What the program has provided, though, is a big dose of confidence in the markets, assuring investors that there would be a steady stream of buyers for distressed securities.
More than 100 investment firms applied to participate in the program and raised money from private investors. Even though only eight funds were chosen to receive government money, many of the others have nonetheless been dabbling in the market, helping to bid up prices.
“That literally changed supply and demand,” said Wilbur L. Ross Jr., the veteran vulture investor who helps manage Invesco’s public-private fund.
The Public-Private Investment Program has run into its share of problems. For example, a second component of the program — to be run by the Federal Deposit Insurance Corporation and intended to encourage the purchase of real estate loans rather than bonds — never got off the ground.
Also, some of the early promises that ordinary investors would be able to “profit from the bailout” by owning stakes in public-private investment funds have failed to materialize. BlackRock, for example, failed to win regulatory approval to create a mutual fund for ordinary investors that would have largely invested in the firm’s public-private fund.
Legg Mason and Nuveen Investments have offered consumers the chance to own smaller slivers of the program’s investments through the Mortgage Opportunity mutual funds they sell — although they have only modestly outperformed their peers.
Government watchdogs have also raised concerns about the program. Neil M. Barofsky, the special inspector general assigned to monitor the use of bailout funds, faulted the Treasury Department by saying it had failed to establish “appropriate metrics and internal controls.”

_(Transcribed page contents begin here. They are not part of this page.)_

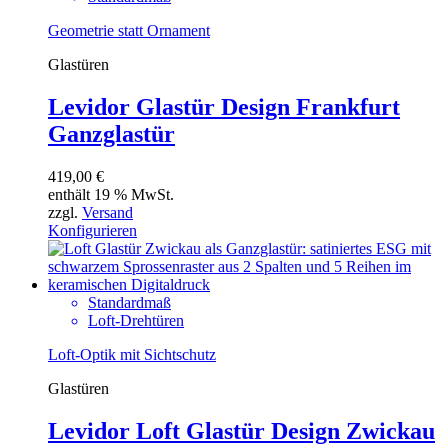
Geometrie statt Ornament
Glastüren
Levidor Glastür Design Frankfurt
Ganzglastür
419,00
€
enthält 19 % MwSt.
zzgl.
Versand
Konfigurieren
Standardmaß
Loft-Drehtüren
Loft-Optik mit Sichtschutz
Glastüren
Levidor Loft Glastür Design Zwickau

Fund managers brief federal officials at least monthly on their performance, but Mr. Barofsky concluded that expecting private firms to develop detailed policies and procedures “is not appropriate in light of the risk of conflicts of interest inherent” in the public-private investment program. His follow-up audit of the public-private fund managers is expected to be completed in September.
Meanwhile skeptics like Professor Wilson question whether the government’s favorable financing terms were actually encouraging the fund managers in the program to make risky wagers without giving taxpayers a big enough piece of the upside.
"The U.S. Treasury has given the asset managers incentives to swing for the fences,” Professor Wilson said. “The asset managers have hit some early home runs, yet we are still in the first inning of these investments.”
Although the program’s eight investment funds have posted solid results so far, they have invested only about $16.2 billion, or just over 55 percent of the $29.2 billion of the total money they have raised, according to government data through June.
The Treasury Department has put up roughly three-quarters of that total, matching dollar-for-dollar money put up by private investors while also providing an even bigger helping of debt financing at about 1.3 percent, well below normal interest rates.